> Provided records
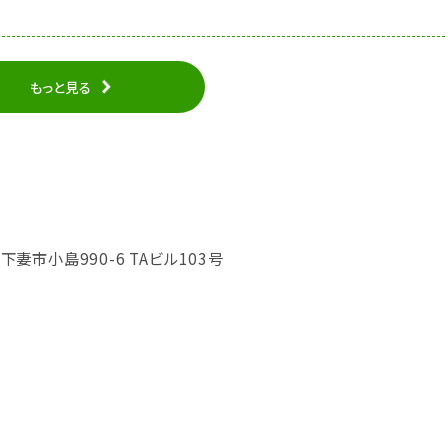
もっと見る
県下妻市小島990-6 TAビル103号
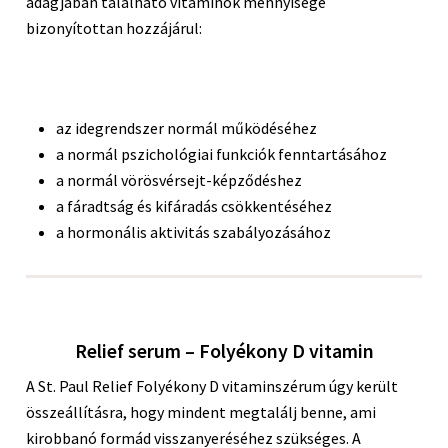
adagjában található vitaminok mennyisége
bizonyítottan hozzájárul:
az idegrendszer normál működéséhez
a normál pszichológiai funkciók fenntartásához
a normál vörösvérsejt-képződéshez
a fáradtság és kifáradás csökkentéséhez
a hormonális aktivitás szabályozásához
Relief serum – Folyékony D vitamin
A St. Paul Relief Folyékony D vitaminszérum úgy került
összeállításra, hogy mindent megtalálj benne, ami
kirobbanó formád visszanyeréséhez szükséges. A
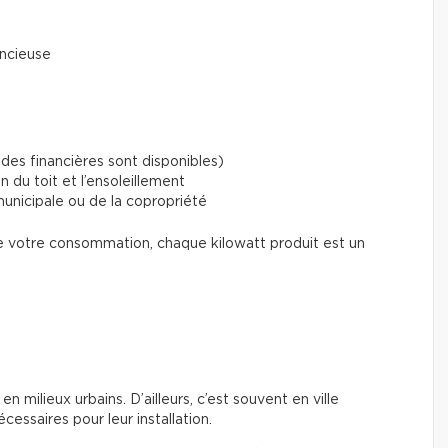
encieuse
ides financières sont disponibles)
 du toit et l’ensoleillement
unicipale ou de la copropriété
 votre consommation, chaque kilowatt produit est un
en milieux urbains. D’ailleurs, c’est souvent en ville
écessaires pour leur installation.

> What to do
All the records need to be repeated exactly, with the images dropped.

> Finished task
もっと見る
県下妻市小島990-6 TAビル103号
adagjában található vitaminok mennyisége
bizonyítottan hozzájárul:
az idegrendszer normál működéséhez
a normál pszichológiai funkciók fenntartásához
a normál vörösvérsejt-képződéshez
a fáradtság és kifáradás csökkentéséhez
a hormonális aktivitás szabályozásához
Relief serum – Folyékony D vitamin
A St. Paul Relief Folyékony D vitaminszérum úgy került
összeállításra, hogy mindent megtalálj benne, ami
kirobbanó formád visszanyeréséhez szükséges. A
encieuse
ides financières sont disponibles)
 du toit et l’ensoleillement
unicipale ou de la copropriété
 votre consommation, chaque kilowatt produit est un
en milieux urbains. D’ailleurs, c’est souvent en ville
écessaires pour leur installation.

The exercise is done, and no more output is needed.